To the future or to the past, to a time when thought is free, when men are different from one another and do not live alone–to a time when truth exists and what is done cannot be undone:”

From the age of uniformity, from the age of solitude, from the age of Big Brother, from the age of doublethink–greetings!

I live in a world that has no history, for history is as fluid as the future, steered by the requirements of the present.  I know this very well.  My job in the Ministry of Truth is history correction.  I modify yesterday’s truths into today’s reality.  I remember that in the past I have modified accounts that I have more recently been required to alter back into what they were before, as it fits the whims of the Party.  This is where doublethink comes in – simultaneously holding two conflicting ideas in one’s head.  I must believe that I only ever correct historical accounts.  The new version of events is, infallibly, the truth as it suits Big Brother, and by extension the Inner Party.  The Inner Party decides policy and practice.  Outer Party members like me put the Inner Party’s designs in motion.  Then there are the proles.  The governed.  If there is hope, it must lie in the proles.

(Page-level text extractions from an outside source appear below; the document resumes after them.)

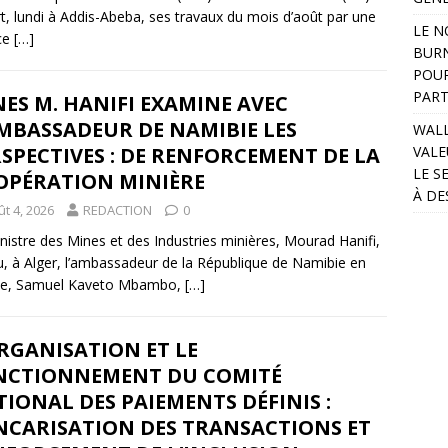
t, lundi à Addis-Abeba, ses travaux du mois d’août par une
LE N
ce
[…]
BURN
POUR
PART
ES M. HANIFI EXAMINE AVEC
MBASSADEUR DE NAMIBIE LES
WALL
SPECTIVES : DE RENFORCEMENT DE LA
VALE
LE S
OPÉRATION MINIÈRE
À DE
t 4, 2026
REDACTION
0
nistre des Mines et des Industries minières, Mourad Hanifi,
u, à Alger, l’ambassadeur de la République de Namibie en
rie, Samuel Kaveto Mbambo,
[…]
RGANISATION ET LE
NCTIONNEMENT DU COMITÉ
IONAL DES PAIEMENTS DÉFINIS :
NCARISATION DES TRANSACTIONS ET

Because the past has been altered many times already, I have decided to start this journal, so I can record the truths I still remember.  It is forbidden for Party members to own paper or pens (I bought these in a junk shop in the prole district), but the bigger crime is not that I have the means to write a journal, but that I have the independent thoughts I record in it.  Thoughtcrime does not entail death.  Thoughtcrime is death.

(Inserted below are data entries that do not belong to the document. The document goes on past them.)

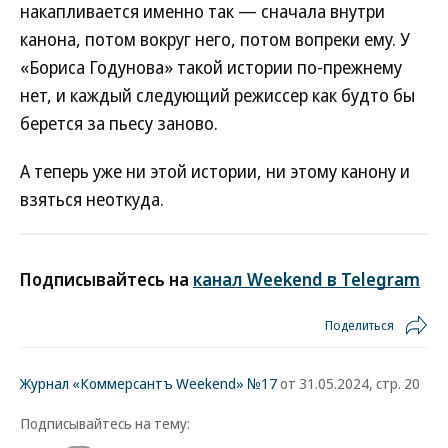
накапливается именно так — сначала внутри
канона, потом вокруг него, потом вопреки ему. У
«Бориса Годунова» такой истории по-прежнему
нет, и каждый следующий режиссер как будто бы
берется за пьесу заново.
А теперь уже ни этой истории, ни этому канону и
взяться неоткуда.
Подписывайтесь на
канал Weekend в Telegram
Поделиться
Журнал «Коммерсантъ Weekend» №17
от 31.05.2024, стр. 20
Подписывайтесь на тему: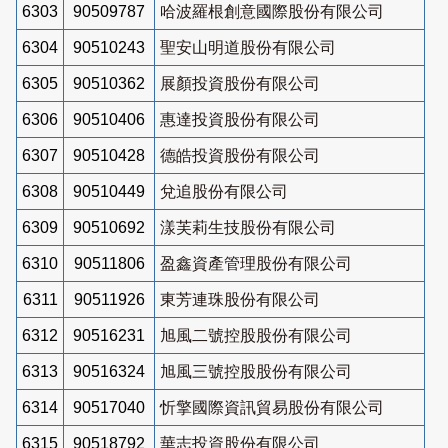
6303
90509787
哈波羅根創意國際股份有限公司
6304
90510243
聖安山明道股份有限公司
6305
90510362
展顏投資股份有限公司
6306
90510406
惠達投資股份有限公司
6307
90510428
德皓投資股份有限公司
6308
90510449
兌追股份有限公司
6309
90510692
漾芙莉生技股份有限公司
6310
90511806
盈鑫資產管理股份有限公司
6311
90511926
東芳連珠股份有限公司
6312
90516231
旭風二號控股股份有限公司
6313
90516324
旭風三號控股股份有限公司
6314
90517040
忻擎國際資訊貿易股份有限公司
6315
90518792
華志投資股份有限公司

I know that I was a boy when the Revolution started.  My father served in the military on the losing side and I last saw him when I was six or seven.  I don’t really understand how things were different before the Revolution.  A child doesn’t understand these things.  What I do remember is that everything changed.  I was never hungry before the Revolution.  Or alone.

There were four men who were the face of the Revolution: Aaronson, Jones, Rutherford and Goldstein.  I don’t remember when Big Brother entered the picture.  I must have been a teenager when I first heard of him.  The party expects me to believe he was always one of the leaders of the Revolution, but I remember there were four, not five.  Aaronson and Jones organized the military aspects, with the bombs and acts of force, while Rutherford and Goldstein were the orators, who spoke at length and swayed public opinion.  Two and two.  Four.  Not five.  There was no Big Brother when the Revolution started.

The last time I saw my mother and sister, the Revolution was all but won.  I was ten years old.  We had received our chocolate ration, and my mother split it chocolate two ways, she kept none for herself, and gave me the larger portion.  My sister was just baby.  Her piece was barely a bite, but children don’t understand fairness.  I wanted it all.  I didn’t want to share.  Who can blame me for snatching her piece of chocolate and running out of our flat so I wouldn’t be caught and forced to give it back.  My sister cried, knowing only that she had been cheated out of something but not really understanding what.  My mother called after me as I fled down the street.  I ate the chocolate.  It tasted more bitter than I remember chocolate tasting.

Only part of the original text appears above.